PAULO COELHO – IŞIĞIN SAVAŞÇISININ ELKİTABI

Saklandığımız yer, birbirlerinin köşelerine doğru konuşlanmış binaların çevrelediği, kare şeklindeki bir siteydi. Ortada kalan boşluk alanda minik bir süs havuzu vardı ama içi boşaltılmıştı. Kendimi soğuk ve kurtuluşumun mümkün olmadığı bir hapishanede gibi hissetmiştim. Etrafımda dönüp bakınırken, gökyüzüne doğru yükselen yapıların içinde hiçbir sıcaklık ve yakınlık barındırmadığını gördüm. İçlerinde yaşayan Vhalaxlar burayı gerçekten de seviyorlar mıydı acaba? Gördüğüm kadarıyla, benim beğeni kategorime girmemelerine karşın, oldukça lüks sayılan bir işçiliğe sahiplerdi. Yani burada ikamet edenler, cepleri boş olan kişiler değillerdi. Ve buna rağmen bu ruhsuz yerde günlerini harcamaya devam etmişlerdi, öyle mi? Hıh, insanların gerçekten de çok farklı zevkleri vardı.

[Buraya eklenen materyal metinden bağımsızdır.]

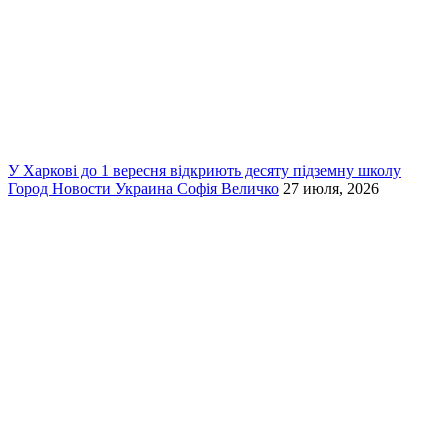
У Харкові до 1 вересня відкриють десяту підземну школу
Город
Новости
Украина
Софія Величко
27 июля, 2026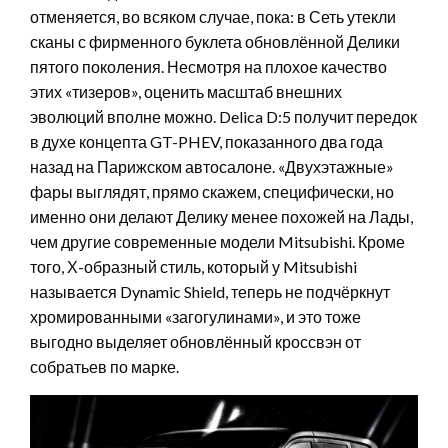
отменяется, во всяком случае, пока: в Сеть утекли
сканы с фирменного буклета обновлённой Делики
пятого поколения. Несмотря на плохое качество
этих «тизеров», оценить масштаб внешних
эволюций вполне можно. Delica D:5 получит передок
в духе концепта GT-PHEV, показанного два года
назад на Парижском автосалоне. «Двухэтажные»
фары выглядят, прямо скажем, специфически, но
именно они делают Делику менее похожей на Лады,
чем другие современные модели Mitsubishi. Кроме
того, Х-образный стиль, который у Mitsubishi
называется Dynamic Shield, теперь не подчёркнут
хромированными «загогулинами», и это тоже
выгодно выделяет обновлённый кроссвэн от
собратьев по марке.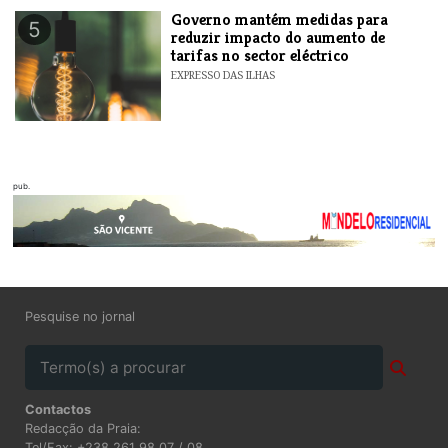
Governo mantém medidas para
5
reduzir impacto do aumento de
tarifas no sector eléctrico
EXPRESSO DAS ILHAS
pub.
Pesquise no jornal
Contactos
Redacção da Praia:
Tel/Fax: +238 261 98 07 / 08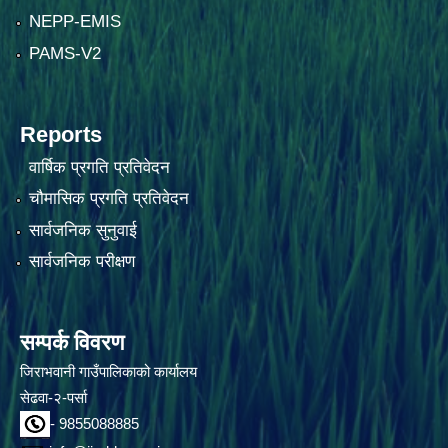
NEPP-EMIS
PAMS-V2
Reports
वार्षिक प्रगति प्रतिवेदन
चौमासिक प्रगति प्रतिवेदन
सार्वजनिक सुनुवाई
सार्वजनिक परीक्षण
सम्पर्क विवरण
जिराभवानी गाउँपालिकाको कार्यालय
सेढवा-२-पर्सा
- 9855088885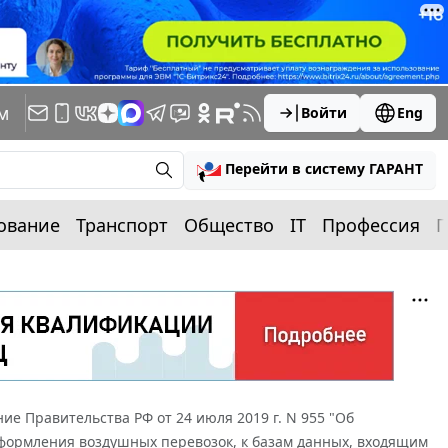
м
Войти
Eng
Перейти в систему ГАРАНТ
ование
Транспорт
Общество
IT
Профессия
П
ие Правительства РФ от 24 июля 2019 г. N 955 "Об
ормления воздушных перевозок, к базам данных, входящим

Jasen sol tarafımıza düşen binaya doğru yönelirken, biraz yavaşlayıp Kaen’le ikisinin arkasında kaldım. İçimdeki huzursuzluğun sebebi, az sonra beni muayene edecek olan doktorun bir şeyleri fark edip etmeyeceğini bilmiyor olmamdı. Ya onların yanında bende ters giden birtakım şeyler olduğunu anlayıp söylerse? O zaman ne yapardım ben? Hem ağabeyimi, hem de Jasen’i nasıl teselli etmeye kalkışırdım? Kendimi mecburen beni bekleyen sona hazırlıyordum ve duygularımın üzerine bir örtü serdiğimde, bunu gerçekleştirmede hayli başarılı olduğum bile söylenebilirdi. Lâkin onlar bunu anlamayacaklardı, anlasalar bile anlamazlıktan gelmek için uğraşacaklardı.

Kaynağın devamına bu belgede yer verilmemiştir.